Content starts

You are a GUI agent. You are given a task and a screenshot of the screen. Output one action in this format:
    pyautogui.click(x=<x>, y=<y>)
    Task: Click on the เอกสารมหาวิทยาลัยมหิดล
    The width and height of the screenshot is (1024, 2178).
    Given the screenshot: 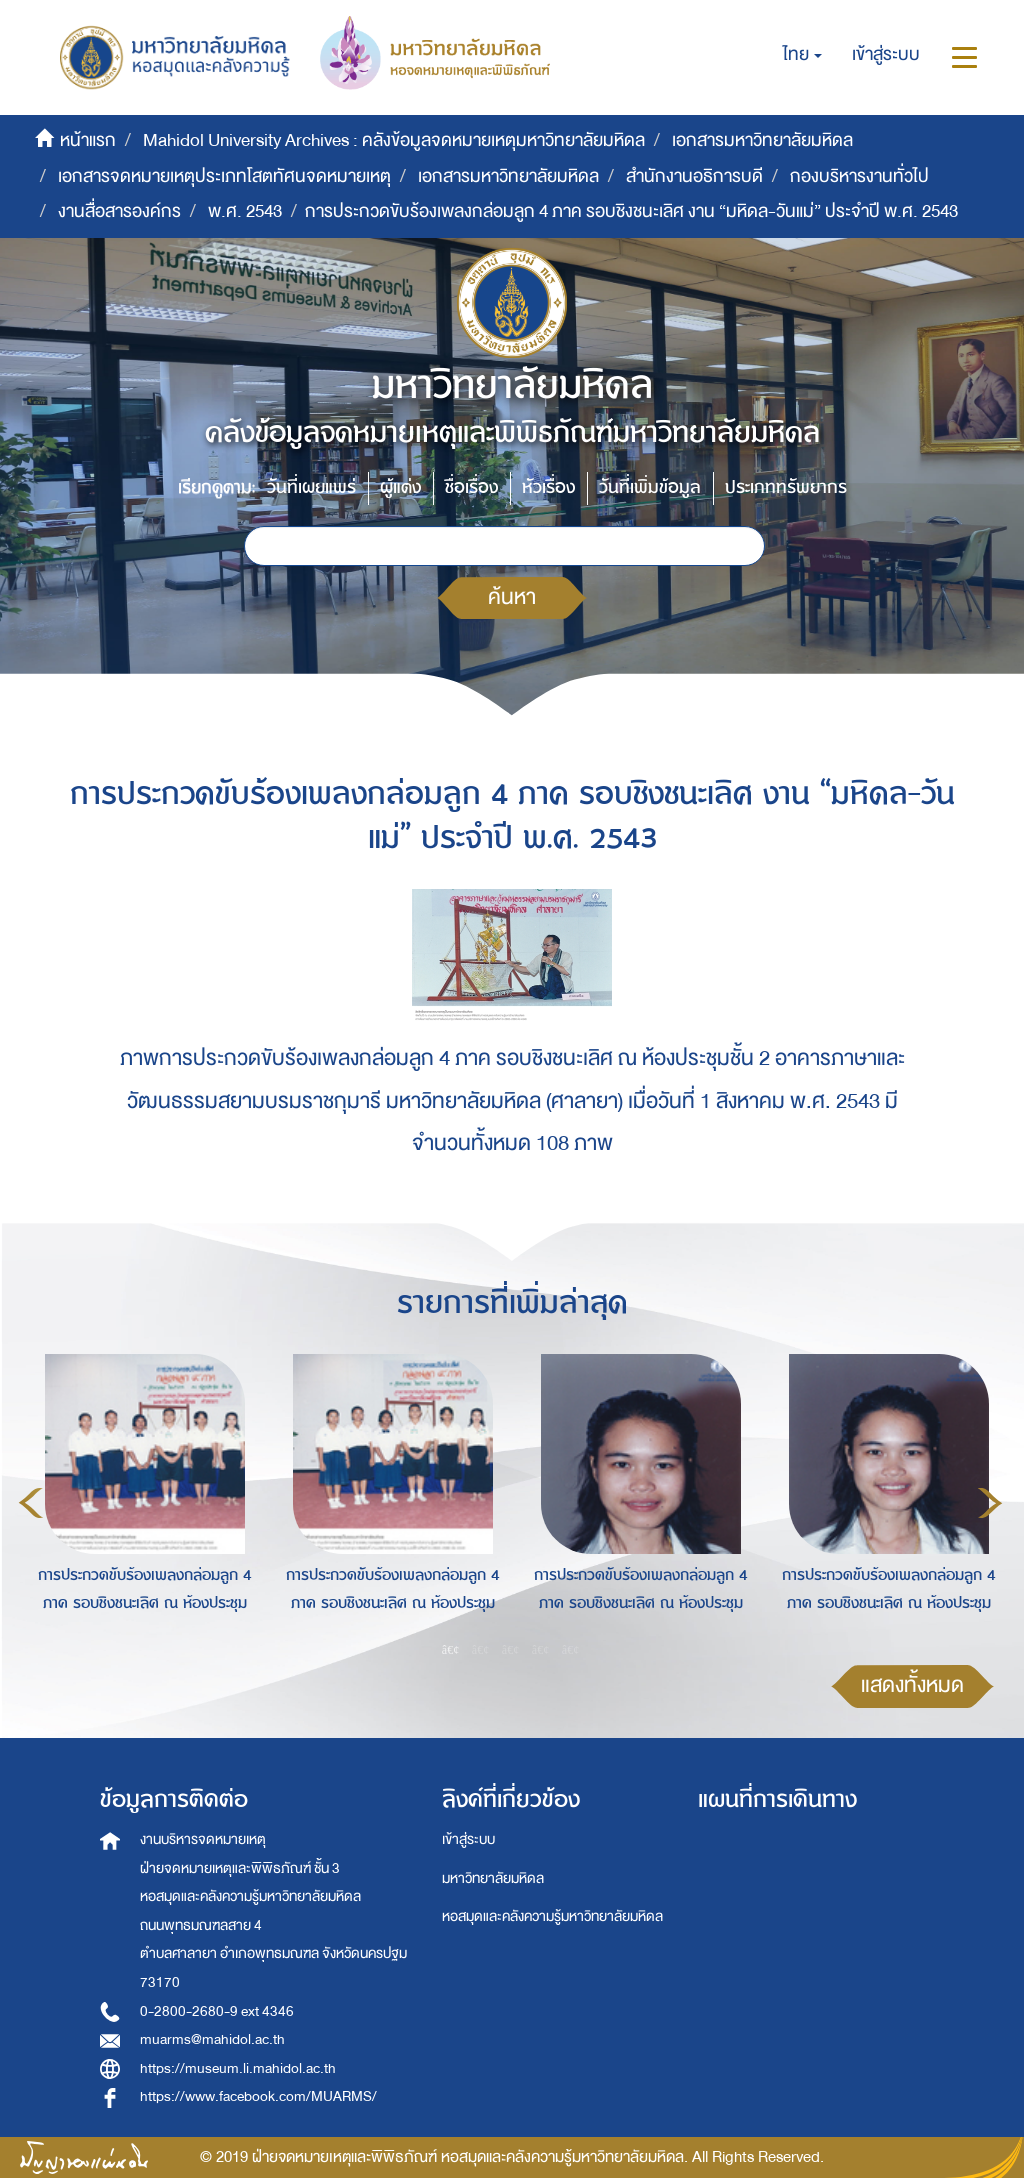 What is the action you would take?
    pyautogui.click(x=762, y=140)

Content ends

**Your assignment:**
Start at the first line of the entries and stop at the line that contains "The width and". Repeat every line in that span exactly, and nothing beyond it.

**Your response:**
You are a GUI agent. You are given a task and a screenshot of the screen. Output one action in this format:
    pyautogui.click(x=<x>, y=<y>)
    Task: Click on the เอกสารมหาวิทยาลัยมหิดล
    The width and height of the screenshot is (1024, 2178).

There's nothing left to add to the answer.